Generation of an UV-dependent Mouse Model of Melanoma
Kos, Lidia   
Florida International University, Miami, FL, United States

The malignant transformation of melanocytes, pigment producing cells, leads to the generation of melanoma. Cutaneous melanoma is the most lethal form of skin cancer and one of the fastest increasing cancers in the U.S. Melanomas are highly metastatic and current therapeutic interventions are not very effective. It is well established that the formation and progression of melanoma are influenced by genetic and environmental factors, as well as alterations in tumor-host interactions. Genetic studies have identified INK4a/ARF at chromosome 9p21 as a melanoma susceptibility locus. Amongst the environmental factors, exposure to the ultraviolet (UV) spectrum of solar radiation is considered to have a casual role in the majority of melanomas.
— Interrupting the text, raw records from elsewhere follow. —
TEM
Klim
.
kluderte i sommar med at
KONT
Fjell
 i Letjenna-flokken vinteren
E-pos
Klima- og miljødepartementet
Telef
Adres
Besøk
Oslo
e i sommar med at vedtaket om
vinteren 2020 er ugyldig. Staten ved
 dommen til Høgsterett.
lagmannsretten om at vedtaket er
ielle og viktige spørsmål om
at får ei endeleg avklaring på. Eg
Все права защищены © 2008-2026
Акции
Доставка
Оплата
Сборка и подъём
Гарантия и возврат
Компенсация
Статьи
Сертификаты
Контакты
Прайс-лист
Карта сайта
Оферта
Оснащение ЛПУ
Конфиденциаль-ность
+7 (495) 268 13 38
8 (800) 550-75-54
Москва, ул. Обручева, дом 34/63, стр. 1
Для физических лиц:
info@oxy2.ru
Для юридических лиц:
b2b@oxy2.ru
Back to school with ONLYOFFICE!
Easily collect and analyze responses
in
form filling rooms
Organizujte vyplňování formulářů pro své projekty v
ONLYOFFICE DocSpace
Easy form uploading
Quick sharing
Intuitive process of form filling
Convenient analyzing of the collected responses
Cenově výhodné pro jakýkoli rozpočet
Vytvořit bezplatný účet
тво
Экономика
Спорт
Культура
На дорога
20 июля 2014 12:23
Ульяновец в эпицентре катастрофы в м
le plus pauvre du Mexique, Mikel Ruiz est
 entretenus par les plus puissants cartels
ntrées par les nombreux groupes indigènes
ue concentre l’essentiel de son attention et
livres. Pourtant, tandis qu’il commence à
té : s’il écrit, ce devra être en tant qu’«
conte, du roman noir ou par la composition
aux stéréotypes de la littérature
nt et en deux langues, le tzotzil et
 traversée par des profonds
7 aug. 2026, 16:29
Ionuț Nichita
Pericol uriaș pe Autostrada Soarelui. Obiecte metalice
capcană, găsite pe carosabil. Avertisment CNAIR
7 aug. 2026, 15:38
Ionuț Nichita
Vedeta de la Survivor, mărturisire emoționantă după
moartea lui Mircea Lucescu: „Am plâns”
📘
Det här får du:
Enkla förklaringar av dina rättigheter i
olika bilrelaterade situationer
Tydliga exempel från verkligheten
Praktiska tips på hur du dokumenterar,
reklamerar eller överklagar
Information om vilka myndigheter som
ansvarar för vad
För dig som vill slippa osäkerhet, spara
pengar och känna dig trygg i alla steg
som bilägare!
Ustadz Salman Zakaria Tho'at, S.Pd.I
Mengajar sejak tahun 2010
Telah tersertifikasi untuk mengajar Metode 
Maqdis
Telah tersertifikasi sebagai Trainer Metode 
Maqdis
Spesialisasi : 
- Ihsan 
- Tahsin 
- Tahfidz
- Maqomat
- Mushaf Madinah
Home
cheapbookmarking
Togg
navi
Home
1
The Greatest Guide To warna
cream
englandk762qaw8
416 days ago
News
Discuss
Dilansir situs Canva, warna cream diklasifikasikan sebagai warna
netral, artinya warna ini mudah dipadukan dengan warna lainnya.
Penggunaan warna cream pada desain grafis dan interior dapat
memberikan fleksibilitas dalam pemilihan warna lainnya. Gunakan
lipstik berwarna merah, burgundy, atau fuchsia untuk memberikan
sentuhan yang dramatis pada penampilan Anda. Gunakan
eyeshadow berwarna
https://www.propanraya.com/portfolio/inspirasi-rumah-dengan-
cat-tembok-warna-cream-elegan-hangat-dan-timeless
The G-coupled receptor Endothelin receptor b (Ednrb) is considered a melanoma progression marker, and in vitro data suggest that its ligand, Endothelin 3 (Edn3), can alter the expression of adhesion molecules in melanoma cells. The goal of this study is to create a novel UV-dependent mouse model of melanoma based on the over-activation of the endothelin signaling pathway to address the functional relationship among UV, genetic factors and tumor-host interactions in melanoma pathogenesis. We will use an inducible transgenic mouse model we generated and characterized that produces excessive Edn3 throughout development, leading to the accumulation of large numbers of melanocytes in the skin of adult mice where they are not normally found. This condition is a result of a dramatic increase in the proliferation of precursors, which could also serve as the basis for melanocytic tumor formation. We will (1) evaluate whether a combination of neonatal UV exposure and the over-activation of the endothelin signaling pathway is sufficient for the generation of metastatic melanoma and (2) test for a role of ink4a/arf in UV-induced melanoma formation and progression in the Edn3 transgenic mice. The development of this new mouse model of melanoma has the potential to contribute to a better understanding of the complex ethnology of this disease and serve as a tool for the evaluation of effective preventive and therapeutic regimens.